== THE TASK ==
An exact copy of the entries is required, with every image omitted.
------------------------
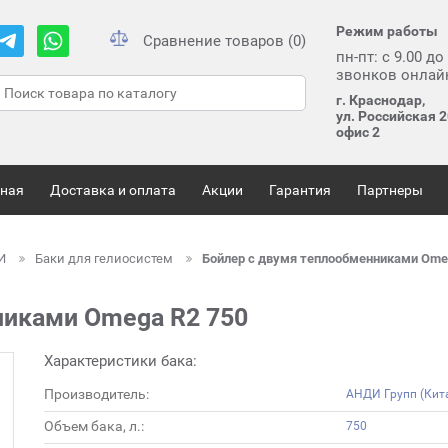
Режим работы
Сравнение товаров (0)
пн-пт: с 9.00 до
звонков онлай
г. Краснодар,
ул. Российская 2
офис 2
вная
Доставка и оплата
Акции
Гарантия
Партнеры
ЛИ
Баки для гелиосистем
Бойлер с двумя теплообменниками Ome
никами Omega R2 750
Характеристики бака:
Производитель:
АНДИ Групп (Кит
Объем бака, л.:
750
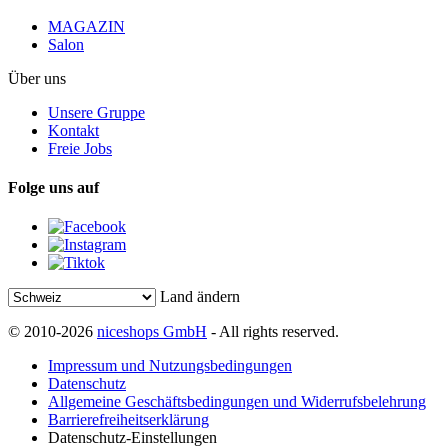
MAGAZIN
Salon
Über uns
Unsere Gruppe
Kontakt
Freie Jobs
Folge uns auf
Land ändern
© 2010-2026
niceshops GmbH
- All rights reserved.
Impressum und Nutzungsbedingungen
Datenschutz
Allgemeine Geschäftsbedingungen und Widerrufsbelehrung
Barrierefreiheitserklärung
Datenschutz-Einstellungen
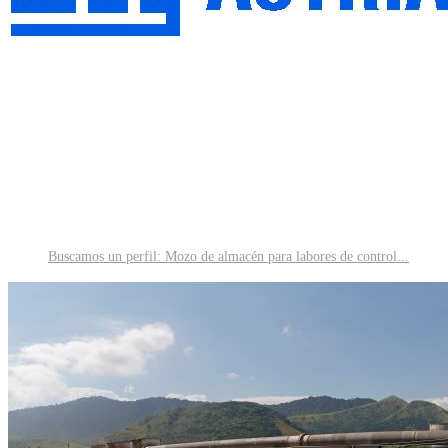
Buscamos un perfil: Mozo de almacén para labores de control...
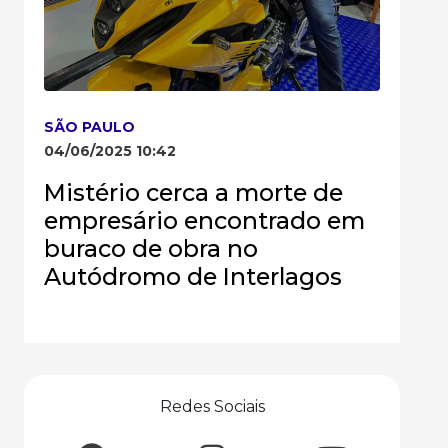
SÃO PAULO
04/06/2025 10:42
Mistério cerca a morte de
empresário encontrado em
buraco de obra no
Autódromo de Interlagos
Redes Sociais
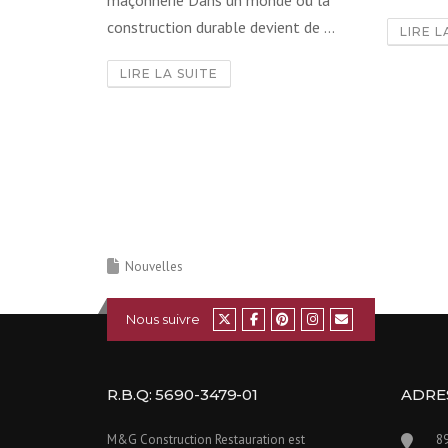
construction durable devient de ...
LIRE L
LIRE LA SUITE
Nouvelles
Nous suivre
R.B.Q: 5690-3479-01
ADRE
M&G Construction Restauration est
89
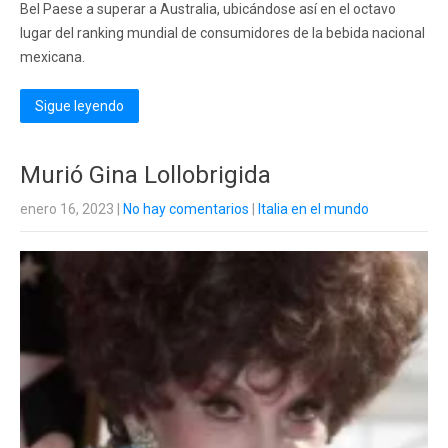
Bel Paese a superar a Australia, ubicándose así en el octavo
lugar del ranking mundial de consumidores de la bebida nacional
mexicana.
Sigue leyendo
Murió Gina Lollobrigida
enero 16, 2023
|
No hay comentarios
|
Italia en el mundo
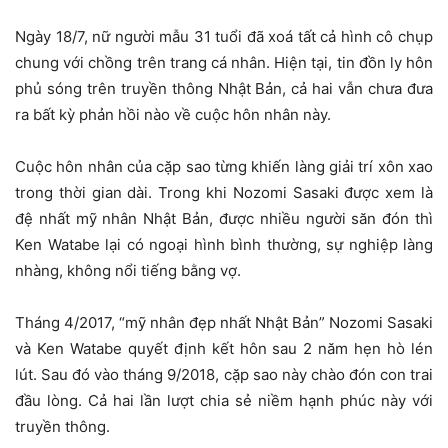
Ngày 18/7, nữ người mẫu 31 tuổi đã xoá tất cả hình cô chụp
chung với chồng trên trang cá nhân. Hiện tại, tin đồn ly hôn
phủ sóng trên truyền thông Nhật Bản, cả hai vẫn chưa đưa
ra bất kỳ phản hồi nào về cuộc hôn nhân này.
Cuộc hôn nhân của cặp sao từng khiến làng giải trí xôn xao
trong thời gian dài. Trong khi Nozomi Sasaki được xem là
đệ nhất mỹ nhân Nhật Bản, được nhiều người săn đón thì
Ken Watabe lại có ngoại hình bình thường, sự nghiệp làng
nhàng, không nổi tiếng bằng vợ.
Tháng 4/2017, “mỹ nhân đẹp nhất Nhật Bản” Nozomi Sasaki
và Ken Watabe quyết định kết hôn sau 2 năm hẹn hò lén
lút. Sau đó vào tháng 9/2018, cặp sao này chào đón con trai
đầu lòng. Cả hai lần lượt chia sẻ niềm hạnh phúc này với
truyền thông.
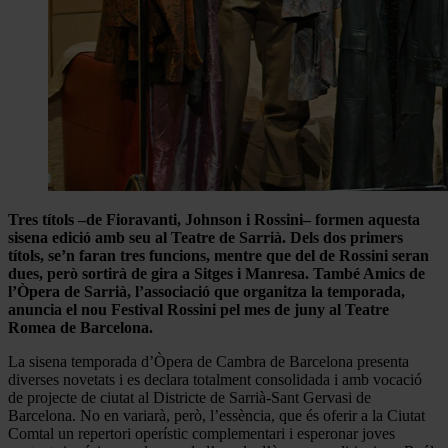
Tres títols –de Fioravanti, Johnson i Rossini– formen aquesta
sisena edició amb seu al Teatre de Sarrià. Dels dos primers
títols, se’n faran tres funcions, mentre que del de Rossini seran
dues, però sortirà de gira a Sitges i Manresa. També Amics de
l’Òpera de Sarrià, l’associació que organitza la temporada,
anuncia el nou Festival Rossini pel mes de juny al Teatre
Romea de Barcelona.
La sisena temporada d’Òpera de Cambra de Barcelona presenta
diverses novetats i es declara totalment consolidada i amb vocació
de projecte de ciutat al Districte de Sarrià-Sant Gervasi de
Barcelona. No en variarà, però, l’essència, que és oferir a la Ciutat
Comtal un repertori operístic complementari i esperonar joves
------------------------
== TASK SOLUTION ==
Режим работы
Сравнение товаров (0)
пн-пт: с 9.00 до
звонков онлай
г. Краснодар,
ул. Российская 2
офис 2
вная
Доставка и оплата
Акции
Гарантия
Партнеры
ЛИ
Баки для гелиосистем
Бойлер с двумя теплообменниками Ome
никами Omega R2 750
Характеристики бака:
Производитель:
АНДИ Групп (Кит
Объем бака, л.:
750
MAGAZIN
Salon
Über uns
Unsere Gruppe
Kontakt
Freie Jobs
Folge uns auf
Land ändern
© 2010-2026
niceshops GmbH
- All rights reserved.
Impressum und Nutzungsbedingungen
Datenschutz
Allgemeine Geschäftsbedingungen und Widerrufsbelehrung
Barrierefreiheitserklärung
Datenschutz-Einstellungen
Buscamos un perfil: Mozo de almacén para labores de control...
SÃO PAULO
04/06/2025 10:42
Mistério cerca a morte de
empresário encontrado em
buraco de obra no
Autódromo de Interlagos
Redes Sociais
construction durable devient de ...
LIRE L
LIRE LA SUITE
Nouvelles
Nous suivre
R.B.Q: 5690-3479-01
ADRE
M&G Construction Restauration est
89
Bel Paese a superar a Australia, ubicándose así en el octavo
lugar del ranking mundial de consumidores de la bebida nacional
mexicana.
Sigue leyendo
Murió Gina Lollobrigida
enero 16, 2023
|
No hay comentarios
|
Italia en el mundo
Ngày 18/7, nữ người mẫu 31 tuổi đã xoá tất cả hình cô chụp
chung với chồng trên trang cá nhân. Hiện tại, tin đồn ly hôn
phủ sóng trên truyền thông Nhật Bản, cả hai vẫn chưa đưa
ra bất kỳ phản hồi nào về cuộc hôn nhân này.
Cuộc hôn nhân của cặp sao từng khiến làng giải trí xôn xao
trong thời gian dài. Trong khi Nozomi Sasaki được xem là
đệ nhất mỹ nhân Nhật Bản, được nhiều người săn đón thì
Ken Watabe lại có ngoại hình bình thường, sự nghiệp làng
nhàng, không nổi tiếng bằng vợ.
Tháng 4/2017, “mỹ nhân đẹp nhất Nhật Bản” Nozomi Sasaki
và Ken Watabe quyết định kết hôn sau 2 năm hẹn hò lén
lút. Sau đó vào tháng 9/2018, cặp sao này chào đón con trai
đầu lòng. Cả hai lần lượt chia sẻ niềm hạnh phúc này với
truyền thông.
Tres títols –de Fioravanti, Johnson i Rossini– formen aquesta
sisena edició amb seu al Teatre de Sarrià. Dels dos primers
títols, se’n faran tres funcions, mentre que del de Rossini seran
dues, però sortirà de gira a Sitges i Manresa. També Amics de
l’Òpera de Sarrià, l’associació que organitza la temporada,
anuncia el nou Festival Rossini pel mes de juny al Teatre
Romea de Barcelona.
La sisena temporada d’Òpera de Cambra de Barcelona presenta
diverses novetats i es declara totalment consolidada i amb vocació
de projecte de ciutat al Districte de Sarrià-Sant Gervasi de
Barcelona. No en variarà, però, l’essència, que és oferir a la Ciutat
Comtal un repertori operístic complementari i esperonar joves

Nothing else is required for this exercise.